- WHAT IS REQUIRED
Transcribe the data below verbatim from the line with "Fred l'Apiculteur" to the line with "l’Oeillette.". Include both of those lines.

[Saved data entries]
# # # #

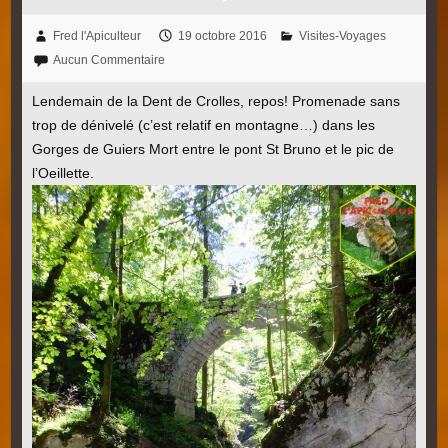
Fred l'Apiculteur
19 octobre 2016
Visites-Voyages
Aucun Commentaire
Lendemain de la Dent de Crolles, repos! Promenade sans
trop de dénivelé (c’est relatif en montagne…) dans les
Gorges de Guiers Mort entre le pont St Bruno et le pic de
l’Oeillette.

# # # #

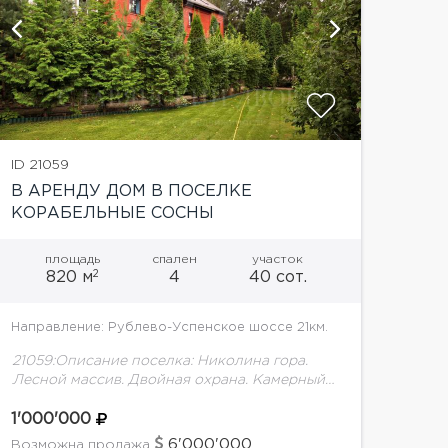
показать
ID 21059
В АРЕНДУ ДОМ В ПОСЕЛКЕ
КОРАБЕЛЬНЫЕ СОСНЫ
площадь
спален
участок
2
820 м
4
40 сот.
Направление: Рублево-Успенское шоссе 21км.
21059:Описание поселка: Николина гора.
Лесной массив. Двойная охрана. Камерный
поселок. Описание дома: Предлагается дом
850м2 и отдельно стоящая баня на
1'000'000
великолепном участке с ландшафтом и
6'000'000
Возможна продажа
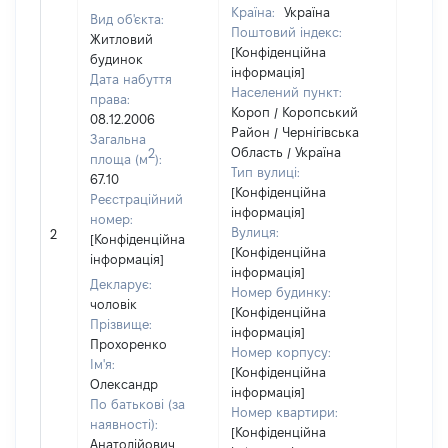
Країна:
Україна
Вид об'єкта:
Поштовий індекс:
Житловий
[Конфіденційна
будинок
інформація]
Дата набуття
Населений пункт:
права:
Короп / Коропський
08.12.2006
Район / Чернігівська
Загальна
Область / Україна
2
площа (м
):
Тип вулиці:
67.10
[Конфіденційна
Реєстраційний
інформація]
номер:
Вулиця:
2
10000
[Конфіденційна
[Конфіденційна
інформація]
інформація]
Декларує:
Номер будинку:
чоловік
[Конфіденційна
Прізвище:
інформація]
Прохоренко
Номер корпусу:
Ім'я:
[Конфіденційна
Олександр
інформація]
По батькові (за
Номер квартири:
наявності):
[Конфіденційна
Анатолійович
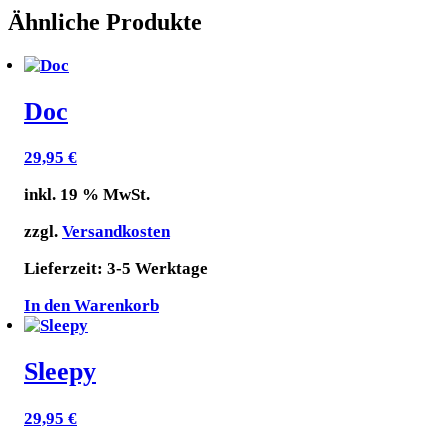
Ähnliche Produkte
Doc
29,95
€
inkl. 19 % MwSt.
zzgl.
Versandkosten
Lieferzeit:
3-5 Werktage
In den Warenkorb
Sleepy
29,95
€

# # # #

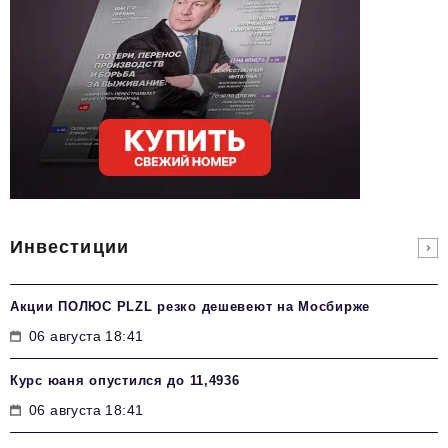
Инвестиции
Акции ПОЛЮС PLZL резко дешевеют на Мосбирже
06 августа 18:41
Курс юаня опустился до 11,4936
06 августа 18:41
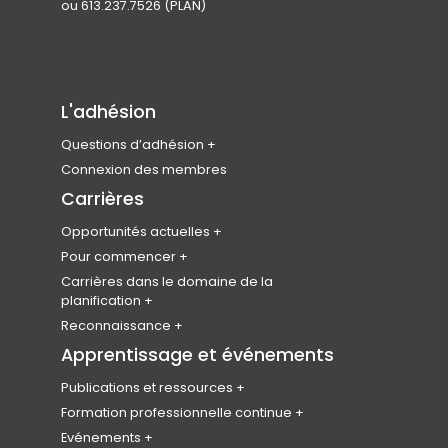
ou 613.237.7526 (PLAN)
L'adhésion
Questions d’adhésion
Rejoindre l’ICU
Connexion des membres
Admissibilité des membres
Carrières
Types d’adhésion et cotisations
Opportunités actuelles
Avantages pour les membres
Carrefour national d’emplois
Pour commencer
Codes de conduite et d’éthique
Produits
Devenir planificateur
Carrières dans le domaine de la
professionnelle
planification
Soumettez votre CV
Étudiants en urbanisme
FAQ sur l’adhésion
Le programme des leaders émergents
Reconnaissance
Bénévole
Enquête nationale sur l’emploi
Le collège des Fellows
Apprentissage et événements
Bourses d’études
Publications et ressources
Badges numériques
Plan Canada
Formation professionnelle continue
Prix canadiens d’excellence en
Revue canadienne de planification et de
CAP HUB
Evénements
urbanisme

# # # #

- RESPONSE TO THIS EXERCISE
Fred l'Apiculteur
19 octobre 2016
Visites-Voyages
Aucun Commentaire
Lendemain de la Dent de Crolles, repos! Promenade sans
trop de dénivelé (c’est relatif en montagne…) dans les
Gorges de Guiers Mort entre le pont St Bruno et le pic de
l’Oeillette.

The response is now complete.